Voyages d’artistes. Entre tradition & modernité, T. Larroque, C. Le Thomas et M. Demange dir.

N°5 – Mars 2018
CELIS, Université Clermont Auvergne

Voyages d'artistes. Entre tradition & modernité, T. Larroque, C. Le Thomas et M. Demange dir.

 

Ce volume est consacré au voyage d'artiste, particulièrement au XXe siècle. Il a pour but d'interroger les diverses perspectives et enjeux de la mobilité de l'artiste à partir de corpus de nature artistique variée (vidéo, photo, peinture, dessin, carnet de voyage, etc.) et en mobilisant des approches interdisciplinaires (histoire, anthropologie, témoignage, etc.). Les articles réunis dans le volume se donnent donc une double exigence : décrire le contexte des déplacements et des expressions artistiques ; évaluer le bénéfice du voyage pour le parcours de l'artiste et/ou pour son œuvre. Certains des articles ont fait l'objet d'une communication à la journée d'études intitulée Voyages d'artistes à l'époque contemporaine : continuités et rupture qui s'est tenue le 17 mai 2011 à la Maison interuniversitaire des Sciences de l'Homme d'Alsace. D'autres sont inédits.

Comme le soulignent les directeurs du volume dans leur introduction, l'un des apports de ce livre est de révéler des parcours méconnus (notamment ceux d'Harriet Hosmer, de François-Marie Rosset et du collectif américain Ant Farm).
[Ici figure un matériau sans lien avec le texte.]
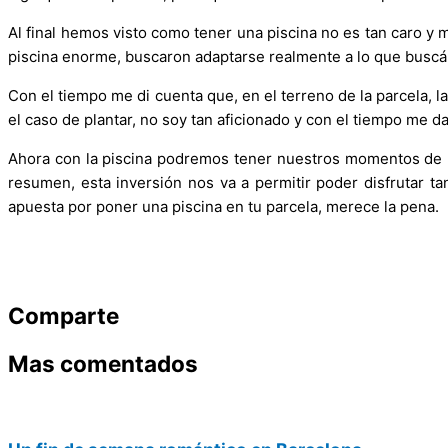
Al final hemos visto como tener una piscina no es tan caro y
piscina enorme, buscaron adaptarse realmente a lo que buscá
Con el tiempo me di cuenta que, en el terreno de la parcela, l
el caso de plantar, no soy tan aficionado y con el tiempo me da
Ahora con la piscina podremos tener nuestros momentos de r
resumen, esta inversión nos va a permitir poder disfrutar 
apuesta por poner una piscina en tu parcela, merece la pena.
Comparte
Mas comentados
Le volume dessine aussi quelques constantes du voyage d'artiste, comme le désir de reconnaissance (qui autorise une analyse historique des voyages d'artiste selon les lieux de destination à la mode) et la quête d'un espace de liberté, d'un éloignement des normes et du quotidien qui aboutit à un renouvellement des stratégies de création, des sujets et de l'iconographie des œuvres. S'il y a une idée sur laquelle s'accordent tous les articles, c'est que le voyage d'artiste ne se définit pas par la distance géographique mais par le sentiment de dépaysement.

Le livre est structuré en trois parties. La première partie, intitulée « Lieux, destinations et circulations : pratiques du voyage », interroge l'objet des voyages et le rôle du déplacement dans la carrière et l'œuvre de l'artiste. La deuxième partie (« Rencontres, regards : expériences artistiques de l'altérité et du voyage ») étudie les œuvres nées du voyage pour voir comment le regard porté sur l'altérité et la transcription de cette expérience ont évolué depuis le XVIIIe siècle. La troisième partie, « Du voyage au carnet de voyage », s'attarde sur la forme particulière du carnet de voyage comme médium emblématique des artistes en voyage.
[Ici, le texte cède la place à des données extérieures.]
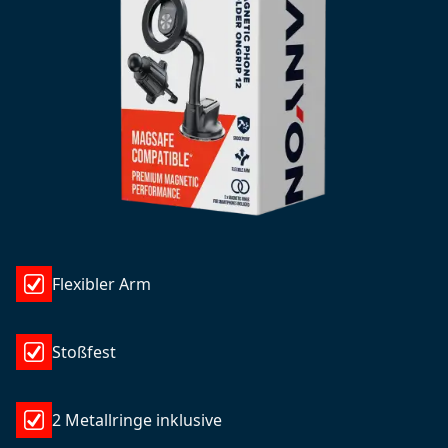
Flexibler Arm
Stoßfest
2 Metallringe inklusive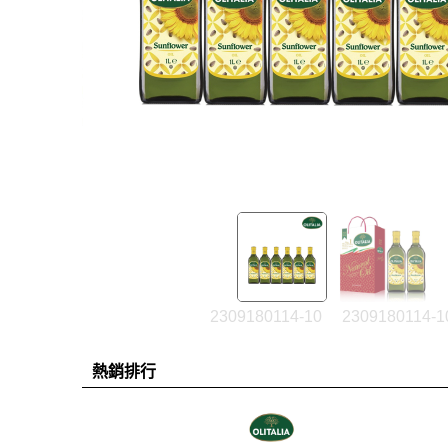
2309180114-10
2309180114-1
熱銷排行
Dans le premier article (« Harriet Hosmer. L'itinéraire d'une sculptrice américaine à Rome au XIXe siècle (1852-1870) »), Nicolas Bourguinat étudie le rôle du voyage dans le parcours d'une femme artiste de la deuxième moitié du XIXe siècle : Harriet Hosmer. Comme d'autres de sa génération, cette sculptrice américaine a voyagé à Rome dans le contexte de la vogue du néo-classicisme. Ce voyage a joué un rôle clé pour sa réputation puisqu'il lui a permis de se faire des contacts dans les réseaux anglais et américains. Il a aussi été une expérience identitaire dans la mesure où la plupart de ces contacts étaient des femmes.

Jean-Louis Hess, dans « Nomades du verre », propose un témoignage sur la communauté des verriers. Dans le cas de cette petite confrérie d'artistes, le déplacement est une nécessité matérielle (les verriers sont dépendants des ressources forestières) comme la condition de la circulation des savoirs. Au milieu du XXe siècle naît une autre forme de nomadisme, celle des écoles qui se forment autour de centres d'expérimentation aux États-Unis et en Europe centrale.
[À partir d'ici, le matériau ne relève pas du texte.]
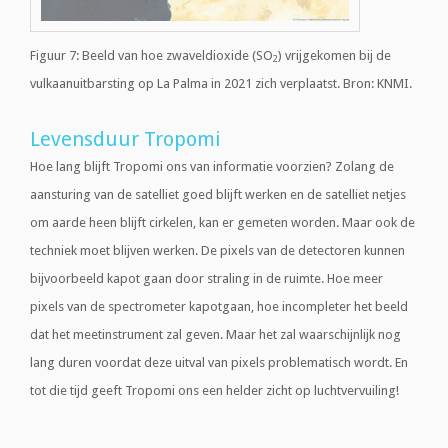
Figuur 7: Beeld van hoe zwaveldioxide (SO
) vrijgekomen bij de
2
vulkaanuitbarsting op La Palma in 2021 zich verplaatst. Bron: KNMI.
Levensduur Tropomi
Hoe lang blijft Tropomi ons van informatie voorzien? Zolang de
aansturing van de satelliet goed blijft werken en de satelliet netjes
om aarde heen blijft cirkelen, kan er gemeten worden. Maar ook de
techniek moet blijven werken. De pixels van de detectoren kunnen
bijvoorbeeld kapot gaan door straling in de ruimte. Hoe meer
pixels van de spectrometer kapotgaan, hoe incompleter het beeld
dat het meetinstrument zal geven. Maar het zal waarschijnlijk nog
lang duren voordat deze uitval van pixels problematisch wordt. En
tot die tijd geeft Tropomi ons een helder zicht op luchtvervuiling!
Jean-François Robic (« Dans les pas des artistes en voyage. Souvenirs égotistes ») offre un témoignage sur sa pratique du tourisme artistique. Il s'agit de mettre à profit un déplacement obligé pour enrichir son expérience artistique en cherchant les traces de prédécesseurs. L'article raconte les pèlerinages et les errances de son auteur et les œuvres qui en sont nées (un livre tiré de sa visite de l'atelier de Cézanne à Aix-en-Provence, une vidéo sur sa visite à la tombe d'Armand Robin en Bretagne, etc.). L'auteur appelle d'autres artistes à faire comme lui : ces sortes de déplacements sont selon lui nourriciers car bien souvent les lieux visités n'ont aucun rapport avec l'œuvre qui les a fixés.

Caroline Tron-Carroz étudie « Le nomadisme alternatif d'Ant Farm », ce collectif qui, au cours des années soixante-dix aux États-Unis, fait du voyage un opérateur de son anticonformisme. Le groupe développe une démarche artistique itinérante (des projets architecturaux éphémères, des performances et des travaux vidéo réalisés en voiture) pour signifier son rejet de la société industrielle américaine et de son mode de vie sédentaire.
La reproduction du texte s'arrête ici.